Inside the farmhouse, Merkela nodded to her husband and to Skarnu and Raunu. “Sit yourselves down,” she said. “Won’t be but a little bit.”
Gedominu paused briefly to kiss her as he headed for the table. Skarnu looked away. He was jealous of the farmer, and did not want Gedominu to know it. Once, getting up from his bed of straw in the barn, he’d gone outside to make water just as a cry of delight from Merkela came floating out of the upstairs bedroom she shared with her husband. So fiercely had Skarnu wished he’d been the one to make her cry out that way, he’d slept very little all the rest of the night.
Every once in a while, out of the corner of his eye, he caught her watching him, too. He hadn’t done anything about it; that would have been a poor return for Gedominu, who could have handed him over to King Mezentio’s soldiers and hadn’t. But he could not—or maybe he simply didn’t want to—get her out of his mind.
She brought in a tray from the kitchen. On it sat four wooden bowls of stew: beans and peas and onions and cabbage, simmered along with chunks of pork sausage she’d made herself. Farm work turned a man ravenous. Suppers like this one fought hunger the way fresh shingles on the roof fought rain.
Darkness fell early, and fell hard. Merkela got a twig burning at the fireplace and used it to light a couple of oil lamps. No power points, no ley lines close to the farm: no sorcerous light to hold night at bay. Farmers in the days of the Kaunian Empire had lit their homes like this. Skarnu had been used to better; Krasta, no doubt, still was. By now, he took lamps for granted.
After spooning up the last of his stew, Gedominu said, “Night’s our time.
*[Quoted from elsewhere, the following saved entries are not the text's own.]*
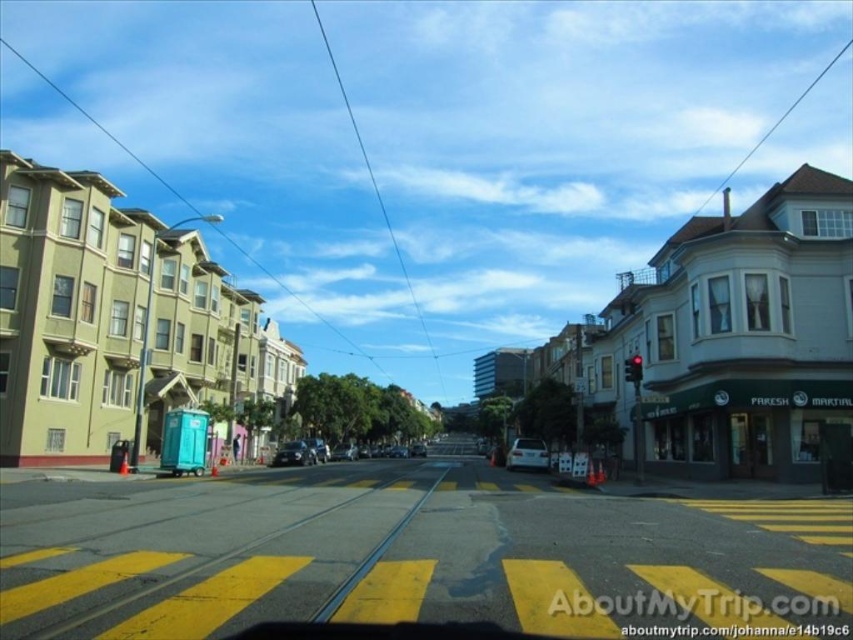 From the picture: How far apart are white matte car at center and shiny silver sedan at center?

A distance of 94.10 meters exists between white matte car at center and shiny silver sedan at center.

Between point (531, 442) and point (296, 452), which one is positioned in front?

Point (531, 442) is more forward.

This screenshot has width=853, height=640. Identify the location of white matte car at center. (527, 454).

Does yellow asphalt at center appear on the right side of white matte car at center?

No, yellow asphalt at center is not to the right of white matte car at center.

Does yellow asphalt at center have a lesser height compared to white matte car at center?

Yes.

At what (x,y) coordinates should I click in order to perform the action: click on yellow asphalt at center. Please return your answer as a coordinate pair (x, y). This screenshot has width=853, height=640. Looking at the image, I should click on (410, 554).

Is point (728, 532) positioned behind point (271, 464)?

No, (728, 532) is closer to viewer.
Shall we be about it?”
“We’d better,” Skarnu said. “If we don’t, we aren’t fighting the Algarvians, just knuckling under to them.”
“Aye,” Gedominu said. “They’d have been smarter if they hadn’t popped Count Enkuru’s son into his slot, for the brat’s a nasty piece of work in his own right.”
“Better for us this way,” Raunu said. “If they’d put in somebody decent, fewer people would want to go on fighting them.”
Gedominu nodded. “That’s so, I reckon. But not a whole lot of folks in these parts love the redheads. Not like that in some of the bigger towns, the way the news sheets go on.”
“And who says what goes into the news sheets?” Skarnu asked, though what Gedominu had said worried him, too. As if to force that worry behind him, he turned and started for the door.
“Come back safe, all of you,” Merkela said. Skarnu hurried out into the night. To him, her voice was as sweet and intoxicating as a Jelgavan fortified wine. If he thought about what he was going to be doing out in the woods, he wouldn’t think—so much—about what he wished he were doing up in her bedchamber.